Main, Charles Thomas

MAIN, Charles Thomas (1856-1943), known primarily as an engineer and an expert in the design of cotton mills and factories in the United States and Canada. In 1916 he designed the extensive knitting factory complex for Mercury Mills Ltd., Cumberland Avenue at Gage Street South, HAMILTON, ONT. (C.R., xxx, 22 March 1916, 45). Begun in 1916, and costing $250,000, this large brick building was completed in 1917, and employed over 1,100 workers. An illustration of the building appeared in an advertisement in The Contract Record, xxxv, 14 Sept. 1921, 59, advert. The entire complex was demolished in 1983.

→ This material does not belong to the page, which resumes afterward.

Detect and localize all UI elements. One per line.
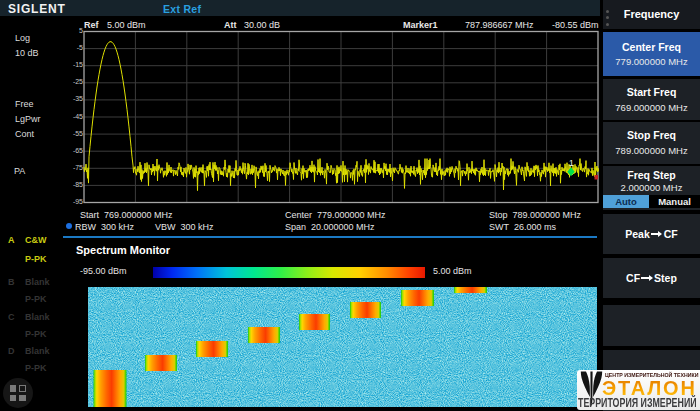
svg-text:1: 1 (569, 158, 574, 168)
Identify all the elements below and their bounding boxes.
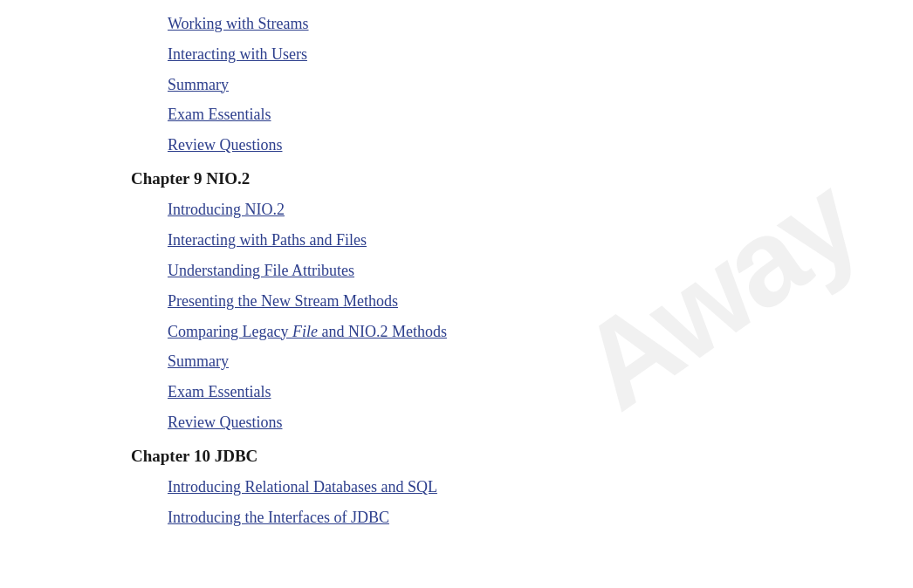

Main was born at Marblehead, Mass. on 16 February 1856 and graduated from the School of Engineering at M.I.T. in Boston in 1876. He trained as a draftsman in 1879-81, and later became engineering superintendent of the Lower Pacific Mills in Lawrence, Mass. He formed a partnership with Francis W. Dean in 1892, then started his own firm in 1907, becoming an acknowledged expert in mill building design and construction. By 1909 Main had expanded his Boston office and was offering services both as an engineer and architect (William T. Comstock, The Architects’ Directory for the United States & Canada, 1909, 65). Among the dozens of cotton mill buildings designed by Main are the Warrenton Woolen Mill at Torrington, Conn. (1908), and Building No. 1 of the Hilliard Woolen Mills at Manchester, Conn. (1925). Main died at Winchester, Mass. on 6 March 1943 (obit. New York Times [New York], 7 March 1943, 38; biog. Cyclopedia of American Biography, 1947, xxxiii, 190-91, with port.)